The shadowy green peaks of the Elephant and Rhino Pavilion jutted into the horizon, among which the BT Tower, far away, looked especially minuscule and mannered to Cuthbert. Beyond it, the enormous city was only a glow in the tops of the trees. The stubby pachyderm spires were meant to look like elephant trunks, but they reminded him of the coned tops of old, ruined oast houses he had seen in Birmingham as a child—primitive, simple, and tall as ogres.

Without warning, a set of quick, separate woops hit out beside him. They were so loud and dense, he felt he had been thumped on the side of his head. He bolted. Woop, woop, woop! He ran for his life, in short, sloppy nonagenarian dog-trots, holding bolt cutters high, but unwittingly headed straight toward the source.

It was the work of a single, black-eyed siamang. It hung in its huge, spindly pen raised on plinths, about ten meters or so from Cuthbert. The siamang was warning something or someone to back off —and very effectively, it seemed—puffing its larynx sac into an impious black balloon. Cuthbert saw the ape, dimly, in its web of play ropes. It was fiendish.

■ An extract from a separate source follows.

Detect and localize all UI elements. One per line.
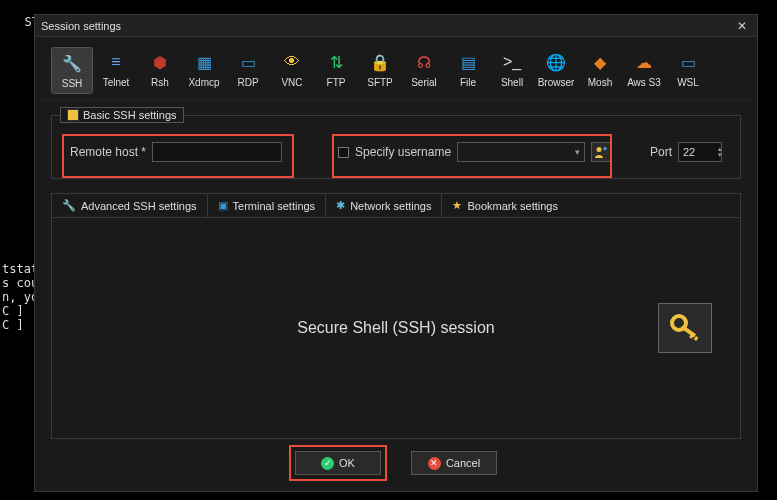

He said in a half-whisper, “Hell’s bells! Hell’s bloody bells!”

Cuthbert spun back around, his hands trembling, and ran away. The woops came like sound grenades, more resonant and deafening than the loudest alarm Cuthbert had ever heard. It amazed and terrified him. The message was as clear to his garbled mind as it would be to any living thing: get away, or I give you a ball of forever darkness.

Then there were men’s and women’s voices, from deep in Cuthbert’s psychosis. They sounded high-pitched, persnickety, and—for reasons unknown to all but the British Midlands soul—deeply American. They were repeating certain phrases, mammals will pass from Earth and deactivate the animals and render biology void. The voices slipped down above the siamang’s noises, dripping down into the zoo like a kind of contempt for nature, sloshed out of a cup in the sky.

“Oh,” Cuthbert mumbled, irritated and feeling harried, jogging along as best he could. “The culters! They’ve come! I’ve no time for otters.” Surely, the great war of the spirits between the Heaven’s Gaters and the Animal Kingdom was about to have its first battle. The sounds were a sign as clear as anything. Otherworldly interiors were moving. Pain, anxiety, and failure were its wheel-greasers. He came to a stop. He could not run farther. He bent down, gasping for breath, his heart tumbling. He walked a few feet more, and when he looked up, he could swear that several indistinct figures in white crossed the path, a little ahead of him, near a shadowy pillar of some kind. He thought he saw their white bodysuits, their white Nikes with black swooshes.

“Oh, I see them, those California bastards! Two of them—with a focking camera gun or something,” he said aloud. “Stop, yow focking two-bone Neuters.”

The Neuters’ apparent cowardice was no surprise. They would not confront him directly. For a moment, the figures seemed to linger round the tenebrous stone column up ahead on the path, then ran off, cowardly, as Cuthbert approached.

Cuthbert gasped, “Who the f*ck are you lot? Come on now! Who are ya?” But he knew the answer, didn’t he?

He spoke, in a voice full of false syrupiness: “If that’s how yooo want to be then . . .” He could not work out where the man crying for help fit into all this. And what of the Gulls of Imago? Did the bloke asking for help have an answer?

The dulcet duet of the crested gibbons rose again, as if in response, singing to Cuthbert like choirboys from mahogany trees: WITHsul, WITHsul, WE with souls, WE with souls, SO-ouls-ouls-oul. Cuthbert felt an intense sympathy for the monkeys. He also felt an odd kind of shame for having fled the siamang. It had merely tried to warn him.